Friday, September 05, 2008

Ohio CAT unconstitutional when applied to grocers

The 10th. District Ohio Court of Appeals last Tuesday ruled that the state’s commercial activities tax (CAT ), “when applied to gross receipts from the wholesale sale of food and the retail sale of food for consumption off of the premises where sold, operates as, and is, an excise tax levied or collected on the sale or purchase of food, which is prohibited by Sections 3 and 13 of Article XII of the Ohio Constitution.” ( Ruling )
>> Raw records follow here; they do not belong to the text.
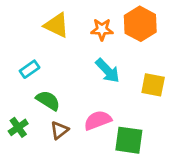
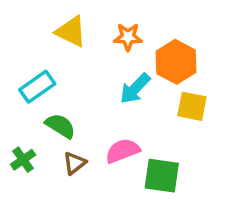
orange hexagon: (140, 24) -> (176, 62), moved
cyan rectangle: (30, 69) -> (37, 87), size x1.4
cyan arrow: (108, 71) -> (135, 88), turned 88

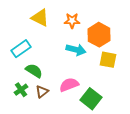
cyan arrow: (135, 88) -> (76, 50), turned -120
green cross: (23, 160) -> (21, 90), moved
green square: (162, 176) -> (91, 99), turned 30

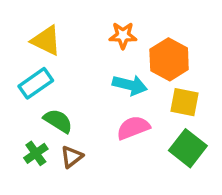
yellow triangle: (40, 18) -> (46, 41), moved
pink semicircle: (69, 85) -> (133, 128), moved
green square: (91, 99) -> (188, 148), moved

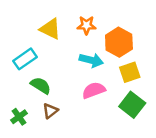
yellow triangle: (46, 41) -> (50, 29), moved
yellow square: (184, 102) -> (130, 72), turned -30
green cross: (36, 153) -> (19, 117), moved

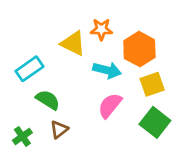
yellow triangle: (50, 29) -> (73, 43), moved
pink semicircle: (94, 90) -> (110, 105), turned -30

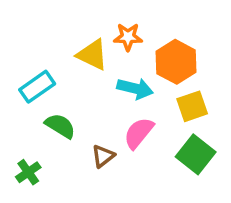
brown triangle: (59, 129) -> (103, 156), moved

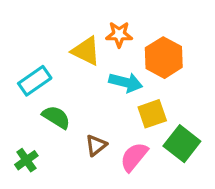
yellow square: (192, 106) -> (152, 114), moved
pink semicircle: (139, 133) -> (134, 157), moved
Ohio’s CAT, enacted in 2005 and codified in ORC Chapter 5751, is levied “on each person with gross receipts for the privilege of doing business in this state.” Appellants had contended that since the Ohio Supreme Court has “repeatedly held that a tax levied on a business’ gross receipts was an ‘excise tax’ [i.e. East Ohio Gas Co. v. Limbach (1986)], and both Sections 3(C) and 13 of Art. XII prohibit ‘excise taxes’ from being imposed on certain food sales...it was clearly unconstitutional.” The state’s view had been that CAT was “a franchise tax as it is imposed for the privilege of doing business in Ohio, and what the Ohio Constitution prohibits are excise taxes levied on the sale of food in certain situations..” (highlights mine) The Tenth District agreed with the earlier contention, noting several cases [i.e. Wesnovtek Corp. v. Wilkins (2005) and Keycorp v. Tracy (1999)] in holding that “a franchise tax was an excise tax.”

The decision is apparently going to be appealed to the Ohio Supreme Court, according to an article in the Dayton Daily News on that day.